2014 Fiscal Year Annual Research Report
曖昧で突発的な仕事状況に置かれた従業員のストレス並びにその軽減についての解明
Project/Area Number |
24530448
|
Research Institution | Hirosaki University |
Principal Investigator |
岩田 一哲 弘前大学, 人文学部, 准教授 (70345859)
|
Co-Investigator(Kenkyū-buntansha) |
河野 良治 長野大学, 公私立大学の部局等, 准教授 (30350424)
|
Project Period (FY) |
2012-04-01 – 2015-03-31
|
Keywords | 過労自殺 / ストレス / 役割葛藤 |
Outline of Annual Research Achievements |
本研究は、曖昧で突発的な仕事の内容とストレスの増大との関係、さらには、そのストレスを低減し、仕事を円滑に行うためのコンピテンシーを探すことが主目的であった。 そこでまず第一に、曖昧で突発的な仕事に就いたという出来事が、ストレスの原因となる要因をいかに増大させているのか、さらにその仕事がどの程度ストレスを増大させたかを明らかにすることを試みた。 1600サンプルによるアンケート調査の結果、自殺に最も結びつきやすいうつ反応を、役割葛藤が強力に正で説明しており、役割曖昧性、仕事負荷がこれに続く結果となった。また、「気が小さい」「人と争うのは苦手」等からなる対人関係の秩序(対人関係を壊したくないというパーソナリティ)も、正の説明因となった。したがって、役割葛藤や役割曖昧性といった、曖昧で突発的な仕事に関連の深い要件が、うつ反応を強く説明しており、この点は仮説通りであった。
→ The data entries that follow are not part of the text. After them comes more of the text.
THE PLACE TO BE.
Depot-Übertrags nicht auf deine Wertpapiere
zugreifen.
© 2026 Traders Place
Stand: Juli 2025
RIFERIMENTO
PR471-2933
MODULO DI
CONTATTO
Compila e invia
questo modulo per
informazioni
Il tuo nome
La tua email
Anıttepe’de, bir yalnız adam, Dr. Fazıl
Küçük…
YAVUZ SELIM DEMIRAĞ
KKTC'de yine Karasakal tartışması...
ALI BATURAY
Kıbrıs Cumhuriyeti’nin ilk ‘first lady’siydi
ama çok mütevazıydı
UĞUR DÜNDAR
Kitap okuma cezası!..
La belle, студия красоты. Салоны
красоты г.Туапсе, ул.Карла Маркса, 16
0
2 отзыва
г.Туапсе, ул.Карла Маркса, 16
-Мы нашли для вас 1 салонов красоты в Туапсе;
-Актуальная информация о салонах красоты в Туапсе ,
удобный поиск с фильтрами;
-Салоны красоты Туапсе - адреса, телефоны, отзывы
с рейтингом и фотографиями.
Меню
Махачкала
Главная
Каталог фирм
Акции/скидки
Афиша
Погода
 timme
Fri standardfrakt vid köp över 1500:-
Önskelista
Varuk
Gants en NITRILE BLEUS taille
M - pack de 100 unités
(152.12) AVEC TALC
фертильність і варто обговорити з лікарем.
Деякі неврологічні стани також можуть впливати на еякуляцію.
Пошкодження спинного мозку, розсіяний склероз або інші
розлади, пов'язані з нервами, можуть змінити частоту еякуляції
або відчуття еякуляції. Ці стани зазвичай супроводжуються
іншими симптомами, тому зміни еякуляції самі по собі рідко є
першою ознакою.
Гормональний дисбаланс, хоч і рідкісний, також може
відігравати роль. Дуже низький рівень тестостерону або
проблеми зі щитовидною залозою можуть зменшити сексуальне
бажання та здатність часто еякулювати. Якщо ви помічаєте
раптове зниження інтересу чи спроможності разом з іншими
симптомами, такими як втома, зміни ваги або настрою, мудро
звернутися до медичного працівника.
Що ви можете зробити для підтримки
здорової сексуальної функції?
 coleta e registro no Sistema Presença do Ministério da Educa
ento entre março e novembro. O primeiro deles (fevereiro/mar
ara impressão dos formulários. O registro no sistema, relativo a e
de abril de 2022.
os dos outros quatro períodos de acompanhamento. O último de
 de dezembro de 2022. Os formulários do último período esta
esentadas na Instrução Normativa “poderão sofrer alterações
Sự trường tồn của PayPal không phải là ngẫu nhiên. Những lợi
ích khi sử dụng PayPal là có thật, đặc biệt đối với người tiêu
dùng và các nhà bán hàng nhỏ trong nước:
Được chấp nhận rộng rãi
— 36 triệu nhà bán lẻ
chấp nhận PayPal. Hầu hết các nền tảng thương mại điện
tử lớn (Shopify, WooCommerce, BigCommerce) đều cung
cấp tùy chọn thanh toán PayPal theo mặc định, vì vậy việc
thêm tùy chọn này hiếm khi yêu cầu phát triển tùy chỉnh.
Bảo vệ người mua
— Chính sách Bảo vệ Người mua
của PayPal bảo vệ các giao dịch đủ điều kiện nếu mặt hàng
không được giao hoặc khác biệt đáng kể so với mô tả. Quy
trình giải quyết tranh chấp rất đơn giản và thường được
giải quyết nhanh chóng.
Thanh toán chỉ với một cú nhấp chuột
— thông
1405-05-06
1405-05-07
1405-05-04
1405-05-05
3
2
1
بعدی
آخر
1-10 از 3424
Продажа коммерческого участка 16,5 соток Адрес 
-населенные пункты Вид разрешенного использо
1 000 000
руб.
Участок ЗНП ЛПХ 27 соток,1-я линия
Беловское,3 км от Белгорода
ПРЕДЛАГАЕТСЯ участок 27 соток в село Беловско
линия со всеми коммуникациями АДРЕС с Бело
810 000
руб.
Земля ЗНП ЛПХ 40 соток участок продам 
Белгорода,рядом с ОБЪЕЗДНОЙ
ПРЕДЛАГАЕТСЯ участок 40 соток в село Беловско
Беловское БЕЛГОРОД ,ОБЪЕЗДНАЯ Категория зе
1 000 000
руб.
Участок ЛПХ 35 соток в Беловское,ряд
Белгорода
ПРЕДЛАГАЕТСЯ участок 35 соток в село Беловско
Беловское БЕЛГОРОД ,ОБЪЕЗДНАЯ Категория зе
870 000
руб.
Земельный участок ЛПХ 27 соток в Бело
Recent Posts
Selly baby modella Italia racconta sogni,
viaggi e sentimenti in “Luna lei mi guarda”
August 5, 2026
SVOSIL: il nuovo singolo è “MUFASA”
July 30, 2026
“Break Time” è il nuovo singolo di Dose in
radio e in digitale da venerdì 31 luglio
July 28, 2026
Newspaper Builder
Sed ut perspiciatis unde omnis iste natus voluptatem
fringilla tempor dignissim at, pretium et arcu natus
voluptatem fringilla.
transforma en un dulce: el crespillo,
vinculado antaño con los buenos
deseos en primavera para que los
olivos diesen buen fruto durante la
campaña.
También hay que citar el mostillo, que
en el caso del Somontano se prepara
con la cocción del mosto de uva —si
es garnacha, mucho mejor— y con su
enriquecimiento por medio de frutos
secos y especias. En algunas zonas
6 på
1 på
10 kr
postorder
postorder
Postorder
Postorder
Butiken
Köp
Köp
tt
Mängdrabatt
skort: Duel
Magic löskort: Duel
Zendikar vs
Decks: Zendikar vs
また、パーソナリティ要因も特定のものについては、説明因となった。ただし、過労死・過労自殺研究で原因として注目されている残業時間は有意な説明因とはならなかった。したがって、残業時間そのものの削減よりも、仕事の割当て方に注目すべきことが示唆される。 次に、ストレスフルなイベントとの関連では、イベント数は正でうつ反応を説明していた。ただし、残業時間との交互作用になると有意な説明因にはならず、イベントそのものに対処する方法を考えるべきことが把握できた。 さらに、ストレス削減能力に関しては、仕事の段取り等を考えることのできるマネジメントスキルと、トラブルに対処できるトラブルシューティングスキルはうつ反応を負で説明したが、コミュニケーションスキルはうつ反応に影響を与えなかった。したがって、従業員のストレスを削減するには、仕事の段取りをうまく行い、トラブルがあった時の対処法を考えた方が良いことが明らかになった。